This sounds familiar. We don’t know what’s going on. We need more money for research so that we can fix it.

Reply to  Bill Toland
September 2, 2022 3:32 am

It’s OK to say “We don’t know”. It’s often true.
And asking for research funds so as we can learn is also OK.

Bill Toland
Reply to  M Courtney
September 2, 2022 5:09 am

It’s actually refreshing for scientists to admit that they don’t know. It makes a pleasant change from some climate scientists.

KcTaz
September 1, 2022 11:53 pm

“But I accept the Princeton explanation, that we just don’t know.”
Given that there are many things that we just don’t know and many more things we think we know but don’t, I find it refreshing that they admitted that. However, give it a minute and we will see lots of folks claiming it’s due to CAGW no matter how little sense that may make just because everything is due to CAGW these days. 

spangled drongo
September 2, 2022 12:10 am

Thanks Eric, and when the latest mean sea level at the best gauge for the biggest ocean in the world says it is currently an inch and three quarters LOWER than it was when the first MSL was recorded 108 years ago, maybe it is still cooling:

http://www.bom.gov.au/ntc/IDO70000/IDO70000_60370_SLD.shtml

DHR
Reply to  spangled drongo
September 2, 2022 3:17 am

Your cited data show a slight rise in MSL, not a decrease. Also, GPS gauges at Sidney and nearby show that the land level is sinking – at least recently.

spangled drongo
Reply to  DHR
September 3, 2022 12:47 am

MSL of 1.111m May 1914. First recording
MSL of 1.067m July 2022. Last recording
= 44mm lower

Also with land sinking that makes it lower still.

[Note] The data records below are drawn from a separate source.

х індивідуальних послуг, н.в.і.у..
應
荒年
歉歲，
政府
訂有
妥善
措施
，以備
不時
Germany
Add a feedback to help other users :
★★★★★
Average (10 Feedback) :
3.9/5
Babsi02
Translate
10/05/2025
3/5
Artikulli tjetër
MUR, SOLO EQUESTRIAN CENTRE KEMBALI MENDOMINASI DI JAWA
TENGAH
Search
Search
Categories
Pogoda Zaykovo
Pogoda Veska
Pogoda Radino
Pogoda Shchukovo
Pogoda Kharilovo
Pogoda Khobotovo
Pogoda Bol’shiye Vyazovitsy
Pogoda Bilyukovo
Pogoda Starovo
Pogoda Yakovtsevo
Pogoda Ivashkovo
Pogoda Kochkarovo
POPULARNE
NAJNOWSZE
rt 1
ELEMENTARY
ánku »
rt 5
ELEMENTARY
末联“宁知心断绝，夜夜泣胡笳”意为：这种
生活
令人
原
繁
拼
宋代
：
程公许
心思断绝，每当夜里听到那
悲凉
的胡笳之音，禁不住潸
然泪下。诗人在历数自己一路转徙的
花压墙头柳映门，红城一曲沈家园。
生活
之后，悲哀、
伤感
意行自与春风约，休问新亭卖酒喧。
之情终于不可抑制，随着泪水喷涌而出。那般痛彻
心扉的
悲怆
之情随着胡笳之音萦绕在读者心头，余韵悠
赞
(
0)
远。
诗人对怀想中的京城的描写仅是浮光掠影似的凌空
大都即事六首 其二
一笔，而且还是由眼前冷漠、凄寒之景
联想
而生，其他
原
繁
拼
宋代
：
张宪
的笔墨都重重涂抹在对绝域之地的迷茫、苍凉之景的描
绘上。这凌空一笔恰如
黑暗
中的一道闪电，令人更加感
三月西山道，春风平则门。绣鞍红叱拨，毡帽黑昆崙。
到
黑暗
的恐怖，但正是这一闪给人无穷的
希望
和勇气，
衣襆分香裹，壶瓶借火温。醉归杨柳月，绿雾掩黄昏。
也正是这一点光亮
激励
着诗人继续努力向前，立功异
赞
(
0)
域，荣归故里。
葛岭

September 2, 2022 12:11 am

Only 2 little words, you know what they are.

We are shovelling (dust storms and ‘brown-water floods) ‘nutrition’ into the ocean (Phosphorus, Potassium, Nitrogen, Sulphur, Magnesium etc) and that is doing 2 different things to 2 diametrically opposite places
3 things really.

  1. It creates desert where those nutriments came from (farmland mostly)
  2. It creates epic overgrowth of plant-life in the water (algae blooms and stuff) and when those things die and decay (capturing Carbon as they go haha), they strip out the Oxygen
  3. It creates ill-health (mental as well as physical) among the people who are forced, because there’s nothing else, to eat the nutrient free mush (##) now being grown on the rapidly desertifying farms.

## 2 main errors going on in there:
Calories are not = Food
Quality is desirable over Quantity
3rd error being that ‘more research’ will not fix those problems but Point 3 above means that it never will.
We actually do already know all there is to know about what’s going on.

September 2, 2022 1:39 am

“…..models provide an unclear picture…..”.

Stopped reading at that point.

fretslider
September 2, 2022 2:03 am

“we don’t yet know…”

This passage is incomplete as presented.